If you’ve ever wondered how your doctors know what treatments to prescribe to you, part of the answer involves them waking up early on Saturday mornings to attend conferences on the latest breakthroughs in medical research.
There’s a problem, though.
Many of these conferences take place far from Bakersfield. And the thing about doctors is, they tend to be busy.
“I go to one (conference) maybe once in two years,” said Dr. Jeet Singh, a Bakersfield cardiologist and director of Continuing Medical Education for Bakersfield Heart Hospital. “It’s very difficult because in a private practice, it’s real work.”
But a new conference held in Bakersfield Saturday morning aimed to give local medical service providers a chance to hear from world-class experts without traveling to coastal cities.
The first Multi-Specialty Symposium took place at the Bakersfield Marriott on Saturday, bringing around 250 pre-registered attendees mostly from around Bakersfield to the hotel for the health conference.
Organized primarily by Centric Healthcare Research and Education Foundation, the event took place over several hours as participants attended seminars with titles like “Updates in Peripheral Vascular Disease” and “Migraines: Prevention and Management.”
They learned new techniques in medical practice with the goal of treating local patients with what they learned.
“It really gives the physicians an opportunity to be able to implement some of those things here locally,” said Michael Bowers, director of public affairs at Centric Health.
The “multi-specialty” symposium grew out of a similar conference that has occurred in Bakersfield over the last six years that focused only on cardiology.
Last year, around 65 people attended.
By expanding the conference to include multiple medical areas, Kern County health leaders hope to bring in more medical professionals from around the county.
If the event is successful, the organizers want to expand it further to two or three days. That could potentially bring medical professionals from across the Central Valley to Bakersfield.
But on Saturday, those who attended had plenty to see.
The keynote speaker was Dr. Eduardo Marban, director of the Heart Institute at Cedars-Sinai Medical Center in Los Angeles. Marban is known throughout the world for his medical research.
Other leaders in their fields also gave seminars, lending their star power to the conference.
“It is a privilege to have these kinds of people here,” Singh said.

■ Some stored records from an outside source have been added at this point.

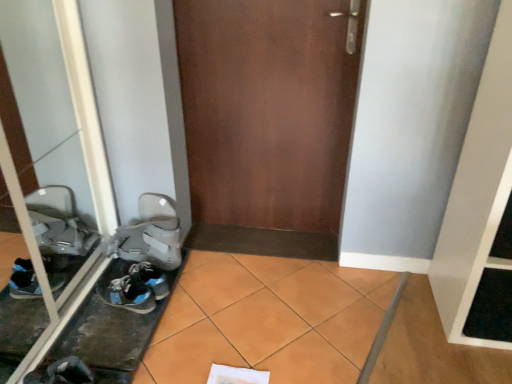 Question: Is the depth of transparent glass door at left greater than that of dark gray fabric sneaker at lower left, the 1th footwear from the bottom?

Choices:
 (A) yes
 (B) no

Answer: (B)

Question: Does transparent glass door at left appear on the right side of dark gray fabric sneaker at lower left, marked as the 3th footwear in a top-to-bottom arrangement?

Choices:
 (A) yes
 (B) no

Answer: (B)

Question: Can you confirm if transparent glass door at left is bigger than dark gray fabric sneaker at lower left, which is the 1th footwear in front-to-back order?

Choices:
 (A) no
 (B) yes

Answer: (B)

Question: Considering the relative sizes of transparent glass door at left and dark gray fabric sneaker at lower left, marked as the 3th footwear in a top-to-bottom arrangement, in the image provided, is transparent glass door at left smaller than dark gray fabric sneaker at lower left, marked as the 3th footwear in a top-to-bottom arrangement,?

Choices:
 (A) yes
 (B) no

Answer: (B)

Question: Considering the relative sizes of transparent glass door at left and dark gray fabric sneaker at lower left, the 1th footwear from the bottom, in the image provided, is transparent glass door at left wider than dark gray fabric sneaker at lower left, the 1th footwear from the bottom,?

Choices:
 (A) no
 (B) yes

Answer: (A)

Question: Is transparent glass door at left oriented towards dark gray fabric sneaker at lower left, which appears as the third footwear when viewed from the back?

Choices:
 (A) no
 (B) yes

Answer: (B)

Question: Are dark gray fabric sneaker at lower left, which appears as the third footwear when viewed from the back, and brown matte door at center beside each other?

Choices:
 (A) no
 (B) yes

Answer: (A)

Question: Does dark gray fabric sneaker at lower left, marked as the 3th footwear in a top-to-bottom arrangement, have a greater width compared to brown matte door at center?

Choices:
 (A) yes
 (B) no

Answer: (A)

Question: Is dark gray fabric sneaker at lower left, which appears as the third footwear when viewed from the back, behind brown matte door at center?

Choices:
 (A) yes
 (B) no

Answer: (B)

Question: Does dark gray fabric sneaker at lower left, which is the 1th footwear in front-to-back order, have a larger size compared to brown matte door at center?

Choices:
 (A) yes
 (B) no

Answer: (B)

Question: Is dark gray fabric sneaker at lower left, the 1th footwear from the bottom, facing towards brown matte door at center?

Choices:
 (A) yes
 (B) no

Answer: (B)

Question: From a real-world perspective, is dark gray fabric sneaker at lower left, which appears as the third footwear when viewed from the back, over brown matte door at center?

Choices:
 (A) yes
 (B) no

Answer: (B)

Question: Is dark gray fabric sneaker at lower left, which is the 1th footwear in front-to-back order, positioned with its back to transparent glass door at left?

Choices:
 (A) no
 (B) yes

Answer: (B) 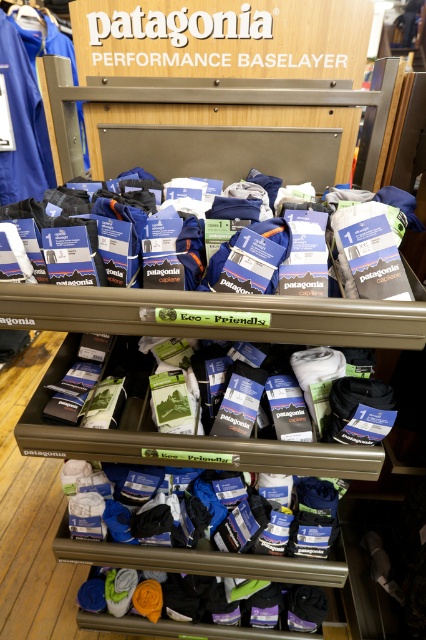 Does point (336, 445) come behind point (408, 208)?

No, it is in front of (408, 208).

Is point (91, 433) positioned after point (400, 189)?

No, (91, 433) is closer to viewer.

Where is `white cotton socks at center`? The height and width of the screenshot is (640, 426). white cotton socks at center is located at coordinates (180, 440).

Does blue fabric baselayer at center have a lesser height compared to blue fabric at upper left?

Yes, blue fabric baselayer at center is shorter than blue fabric at upper left.

Between blue fabric baselayer at center and blue fabric at upper left, which one is positioned higher?

Positioned higher is blue fabric at upper left.

Is point (400, 220) farther from viewer compared to point (20, 44)?

No, (400, 220) is closer to viewer.

At what (x,y) coordinates should I click in order to perform the action: click on blue fabric baselayer at center. Please return your answer as a coordinate pair (x, y). Looking at the image, I should click on (46, 216).

Between white cotton socks at center and blue fabric at upper left, which one is positioned lower?

white cotton socks at center is below.

At what (x,y) coordinates should I click in order to perform the action: click on white cotton socks at center. Please return your answer as a coordinate pair (x, y). The image size is (426, 640). Looking at the image, I should click on (180, 440).

Between point (124, 452) and point (28, 148), which one is positioned behind?

Positioned behind is point (28, 148).

At what (x,y) coordinates should I click in order to perform the action: click on white cotton socks at center. Please return your answer as a coordinate pair (x, y). Looking at the image, I should click on (180, 440). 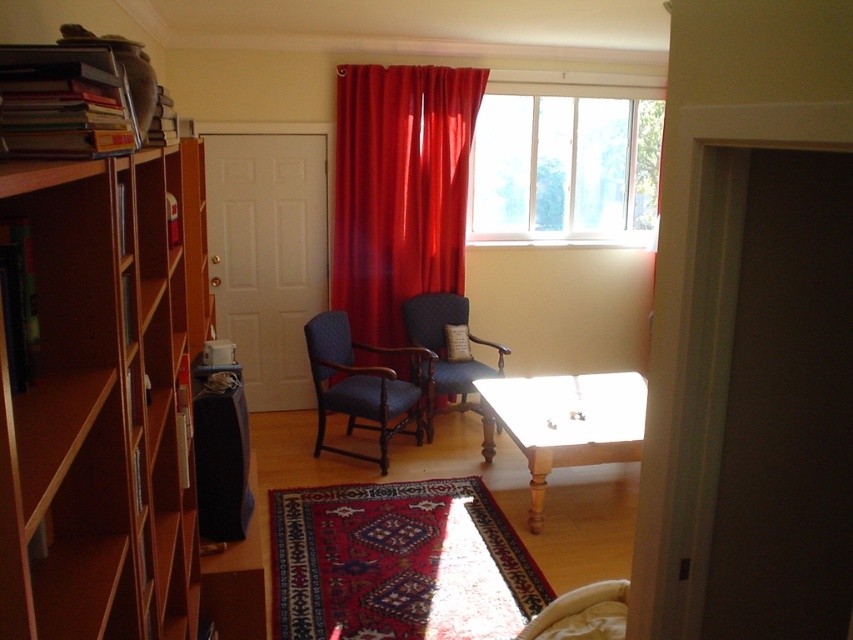 Question: Among these objects, which one is nearest to the camera?

Choices:
 (A) light wood table at center
 (B) transparent glass window at upper center
 (C) dark blue quilted armchair at center
 (D) brown wooden bookcase at left

Answer: (D)

Question: Does transparent glass window at upper center appear on the right side of dark blue quilted armchair at center?

Choices:
 (A) no
 (B) yes

Answer: (B)

Question: Can you confirm if light wood table at center is positioned to the left of dark blue fabric armchair at center?

Choices:
 (A) yes
 (B) no

Answer: (B)

Question: Which point is farther from the camera taking this photo?

Choices:
 (A) (527, 195)
 (B) (447, 282)
 (C) (334, 396)

Answer: (A)

Question: Which point appears closest to the camera in this image?

Choices:
 (A) (114, 516)
 (B) (608, 432)

Answer: (A)

Question: Does velvet red curtain at center appear over transparent glass window at upper center?

Choices:
 (A) yes
 (B) no

Answer: (B) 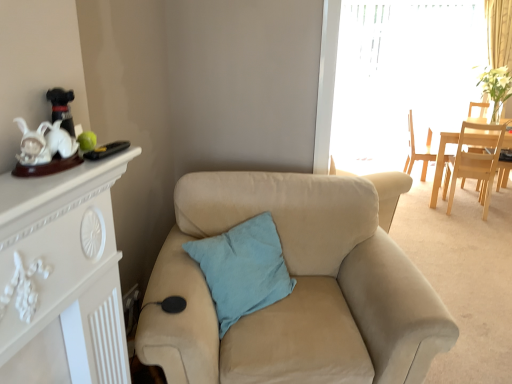 Question: From the image's perspective, relative to beige fabric armchair at center, is transparent plastic window screen at upper right above or below?

Choices:
 (A) above
 (B) below

Answer: (A)

Question: Considering the positions of transparent plastic window screen at upper right and beige fabric armchair at center in the image, is transparent plastic window screen at upper right bigger or smaller than beige fabric armchair at center?

Choices:
 (A) big
 (B) small

Answer: (A)

Question: Which object is the closest to the light wood chair at upper right, which is the first chair in back-to-front order?

Choices:
 (A) teal fabric pillow at center
 (B) beige fabric armchair at center
 (C) light wood chair at right, the second chair positioned from the back
 (D) light blue cotton pillow at center
 (E) beige fabric couch at center

Answer: (C)

Question: Which is nearer to the teal fabric pillow at center?

Choices:
 (A) beige fabric couch at center
 (B) transparent plastic window screen at upper right
 (C) light wood chair at upper right, which is the first chair in back-to-front order
 (D) light wood chair at right, which is the first chair from front to back
 (E) light blue cotton pillow at center

Answer: (E) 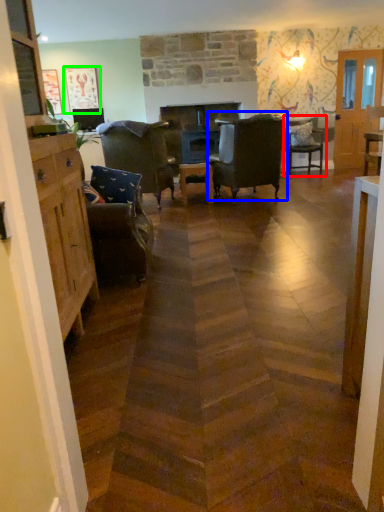 Question: Estimate the real-world distances between objects in this image. Which object is farther from chair (highlighted by a red box), chair (highlighted by a blue box) or picture frame (highlighted by a green box)?

Choices:
 (A) chair
 (B) picture frame

Answer: (B) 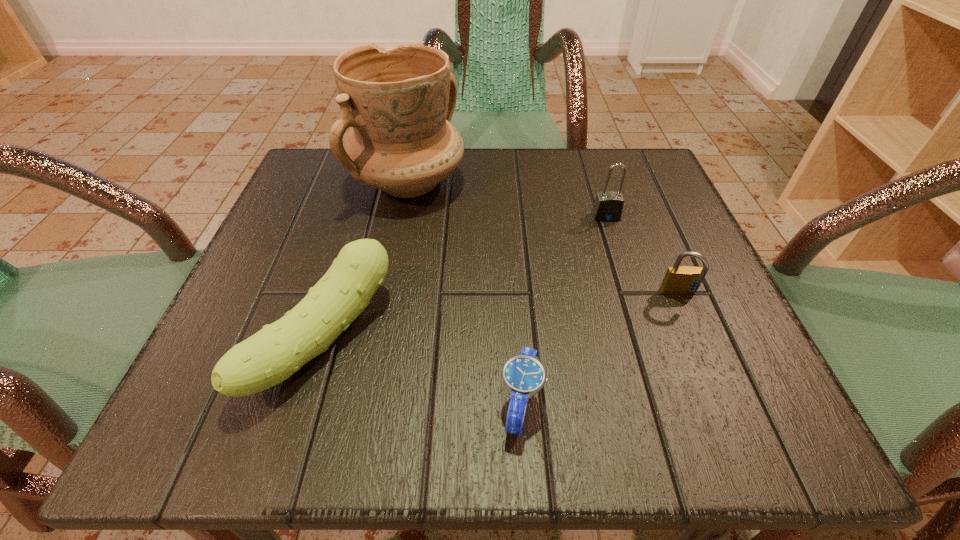 At what (x,y) coordinates should I click in order to perform the action: click on free spot between the left padlock and the right padlock. Please return your answer as a coordinate pair (x, y). This screenshot has height=540, width=960. Looking at the image, I should click on (642, 255).

This screenshot has width=960, height=540. In order to click on vacant region between the shortest object and the cucumber in this screenshot , I will do `click(422, 371)`.

Where is `empty location between the third object from right to left and the farther padlock`? The height and width of the screenshot is (540, 960). empty location between the third object from right to left and the farther padlock is located at coordinates (564, 310).

Image resolution: width=960 pixels, height=540 pixels. Find the location of `vacant region between the shortest object and the cucumber`. vacant region between the shortest object and the cucumber is located at coordinates (422, 371).

Locate an element on the screen. The height and width of the screenshot is (540, 960). vacant area between the cucumber and the right padlock is located at coordinates (501, 317).

Identify the location of vacant area that lies between the shortest object and the shorter padlock. (600, 349).

You are a GUI agent. You are given a task and a screenshot of the screen. Output one action in this format:
    pyautogui.click(x=<x>, y=<y>)
    Task: Click on the blank region between the watch and the farther padlock
    The height and width of the screenshot is (540, 960).
    Given the screenshot: What is the action you would take?
    pyautogui.click(x=564, y=310)

This screenshot has width=960, height=540. I want to click on object that can be found as the third closest to the shorter padlock, so click(399, 102).

This screenshot has width=960, height=540. Identify the location of object that is the fourth closest to the cucumber. (683, 280). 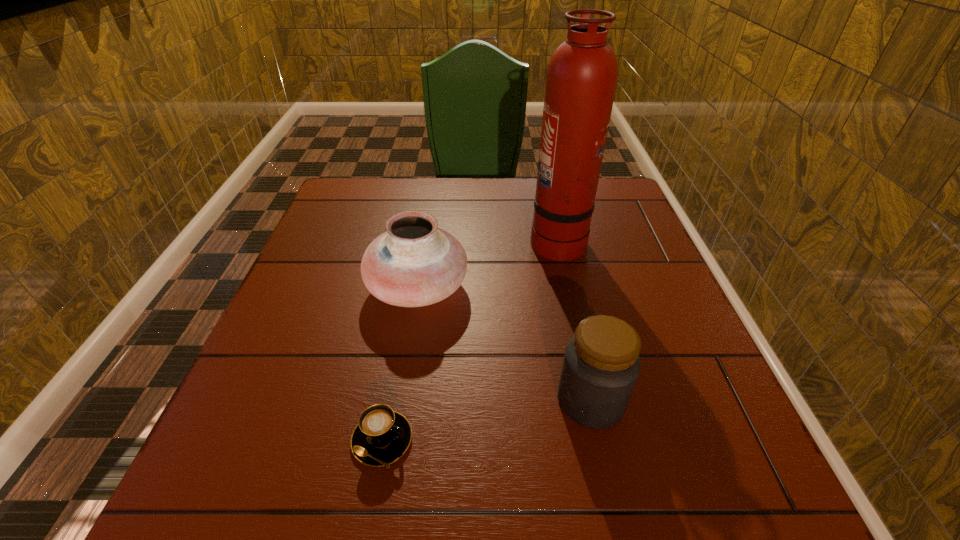 This screenshot has width=960, height=540. Find the location of `fire extinguisher`. fire extinguisher is located at coordinates (582, 74).

The height and width of the screenshot is (540, 960). I want to click on pottery, so click(414, 263).

You are a GUI agent. You are given a task and a screenshot of the screen. Output one action in this format:
    pyautogui.click(x=<x>, y=<y>)
    Task: Click on the jar
    The height and width of the screenshot is (540, 960).
    Given the screenshot: What is the action you would take?
    pyautogui.click(x=601, y=364)

Identify the location of the shortest object. The width and height of the screenshot is (960, 540). (382, 436).

You are a GUI agent. You are given a task and a screenshot of the screen. Output one action in this format:
    pyautogui.click(x=<x>, y=<y>)
    Task: Click on the free space located 0.200m on the label side of the fire extinguisher
    
    Given the screenshot: What is the action you would take?
    453,239

Identify the location of free space located 0.350m on the label side of the fire extinguisher. coord(396,239).

At what (x,y) coordinates should I click in order to perform the action: click on free space located on the label side of the fire extinguisher. Please return your answer as a coordinate pair (x, y). This screenshot has width=960, height=540. Looking at the image, I should click on (472, 239).

Image resolution: width=960 pixels, height=540 pixels. I want to click on blank space located 0.260m on the front of the pottery, so click(394, 440).

At what (x,y) coordinates should I click in order to perform the action: click on vacant space situated on the surface of the jar near the warning symbol. Please return your answer as a coordinate pair (x, y). Looking at the image, I should click on [513, 400].

Find the location of a particular element. vacant area located 0.110m on the surface of the jar near the warning symbol is located at coordinates (495, 400). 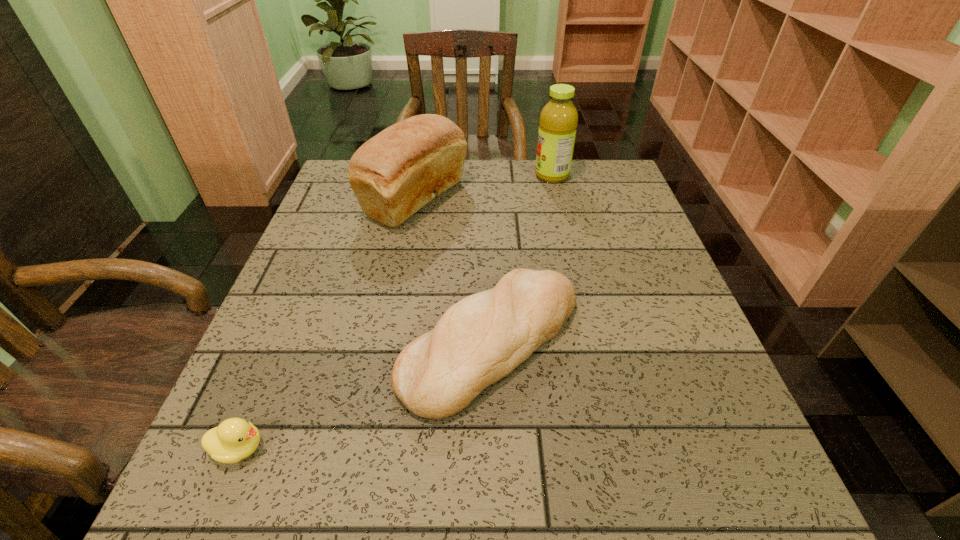 Locate an element on the screen. The width and height of the screenshot is (960, 540). vacant point located on the left of the third shortest object is located at coordinates (342, 199).

Locate an element on the screen. The image size is (960, 540). vacant space situated 0.170m on the right of the nearer bread is located at coordinates [x=674, y=343].

The height and width of the screenshot is (540, 960). Find the location of `vacant area located 0.400m on the beak of the nearest object`. vacant area located 0.400m on the beak of the nearest object is located at coordinates (528, 448).

Identify the location of fruit juice that is at the far edge. (558, 121).

Image resolution: width=960 pixels, height=540 pixels. I want to click on bread that is positioned at the far edge, so click(x=394, y=174).

Where is `object situated at the near edge`? Image resolution: width=960 pixels, height=540 pixels. object situated at the near edge is located at coordinates pyautogui.click(x=235, y=439).

You are a GUI agent. You are given a task and a screenshot of the screen. Output one action in this format:
    pyautogui.click(x=<x>, y=<y>)
    Task: Click on the bread located in the left edge section of the desktop
    The image size is (960, 540).
    Given the screenshot: What is the action you would take?
    pyautogui.click(x=394, y=174)

Where is `duckling located at the left edge`? Image resolution: width=960 pixels, height=540 pixels. duckling located at the left edge is located at coordinates (235, 439).

Find the location of a particular element. The height and width of the screenshot is (540, 960). object that is at the right edge is located at coordinates (558, 121).

Locate an element on the screen. The height and width of the screenshot is (540, 960). object present at the far left corner is located at coordinates (394, 174). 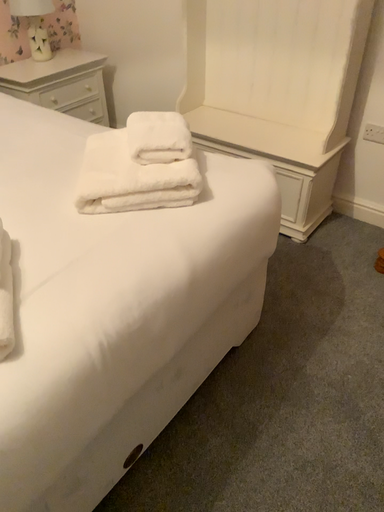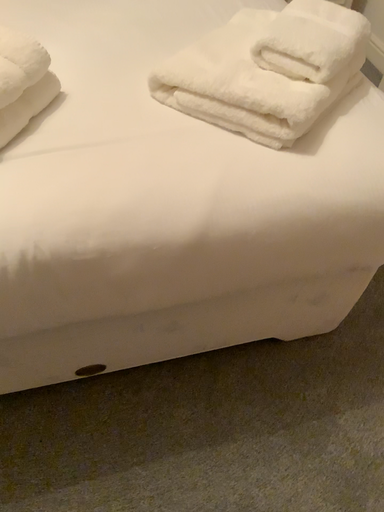 Question: Which way did the camera rotate in the video?

Choices:
 (A) rotated left
 (B) rotated right

Answer: (A) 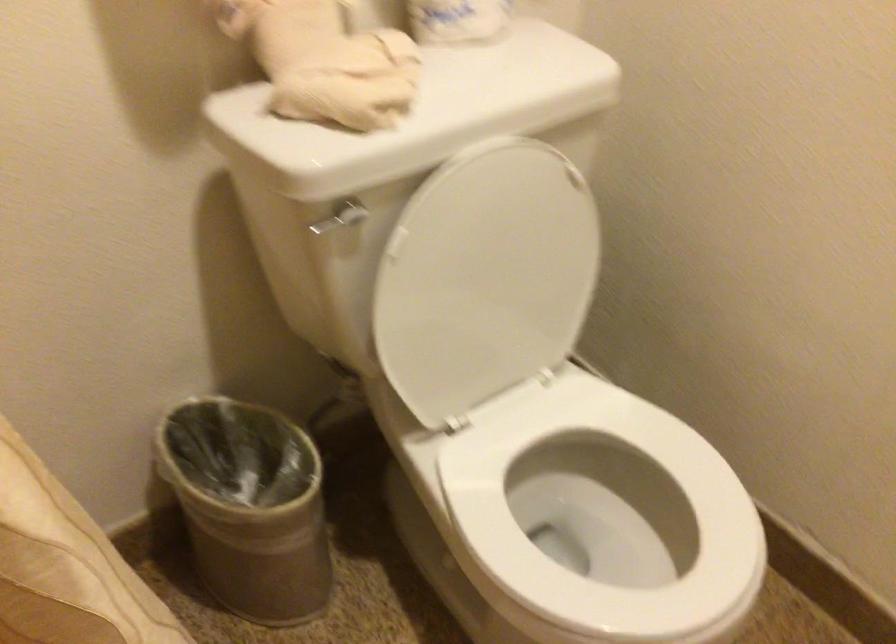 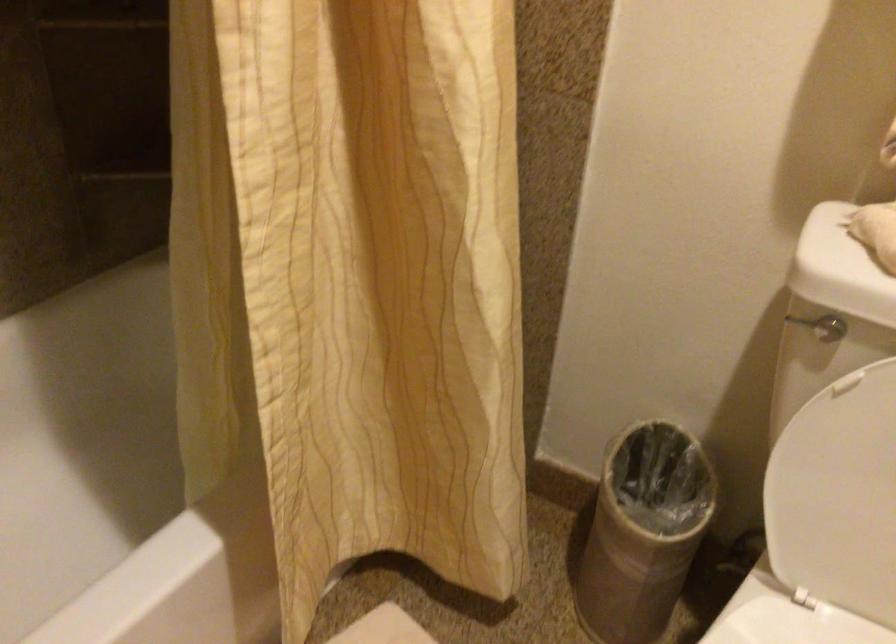 Question: The camera is either moving clockwise (left) or counter-clockwise (right) around the object. The first image is from the beginning of the video and the second image is from the end. Is the camera moving left or right when shooting the video?

Choices:
 (A) Left
 (B) Right

Answer: (B) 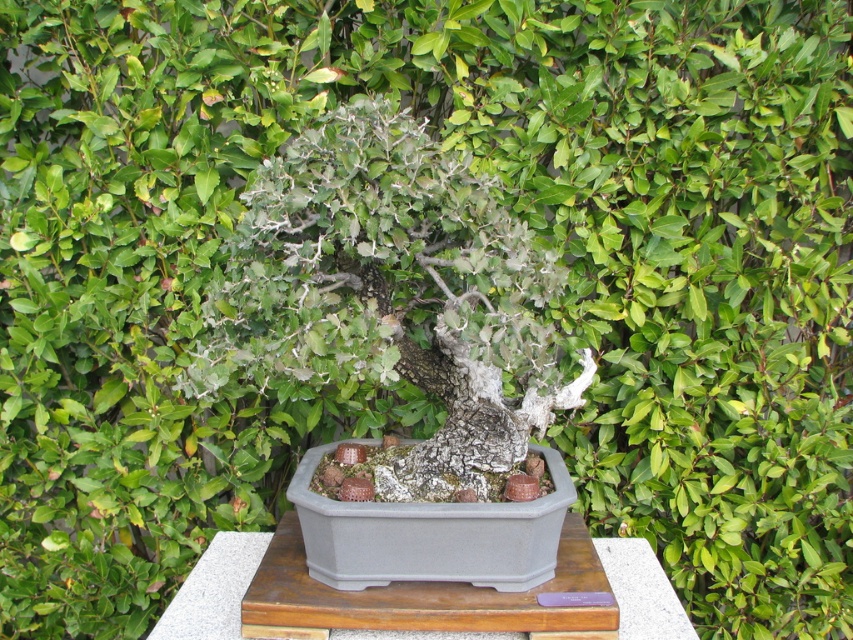 You are a gardener who wants to place a new decorative stone on the gray wood table at center. However, you notice the gray bark bonsai at center is nearby. Considering their sizes, will the bonsai block the view of the stone from above?

The gray bark bonsai at center is much taller than the gray wood table at center, so placing the stone on the table might be blocked by the bonsai from above.

You are a gardener standing 1.0 meters away from a bonsai tree. You want to water it without moving closer. Can you reach the gray bark bonsai at center from your current position?

The gray bark bonsai at center is 1.10 meters away from the viewer. Since you are standing 1.0 meters away, you are closer than the required distance, meaning you can easily reach it without needing to move closer.

You are an interior designer assessing the placement of the gray bark bonsai at center in a room. Based on its 2D coordinates, can you determine its position relative to the center of the room?

The gray bark bonsai at center is positioned very close to the center of the room since its coordinates are approximately 0.459 on the x and y axes, which are nearly halfway between 0 and 1, indicating it is almost centrally located. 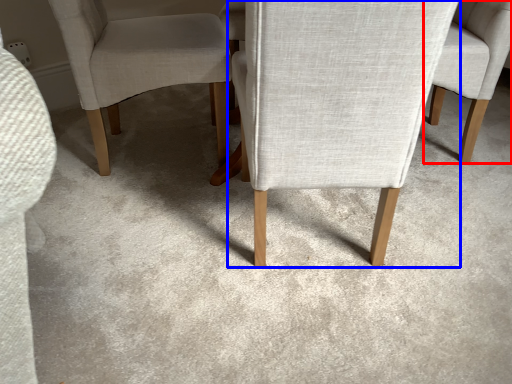 Question: Which object appears farthest to the camera in this image, chair (highlighted by a red box) or chair (highlighted by a blue box)?

Choices:
 (A) chair
 (B) chair

Answer: (A)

The event also allowed those who attended to earn credits toward their Continuing Medical Education, a requirement in medical fields in which professionals need to participate in educational training each year.
By holding the conference in Bakersfield, organizers hope local patients can benefit.
Whereas it used to be that patients requiring specialty care sometimes needed to travel to Los Angeles for treatment, if doctors can use what they learned at the conference in local clinics and offices, the two-hour drive out of town for the treatment may be eliminated.
“Folks locally do not have to do that two-hour hike,” Bowers said. “They can now get those procedures done here.”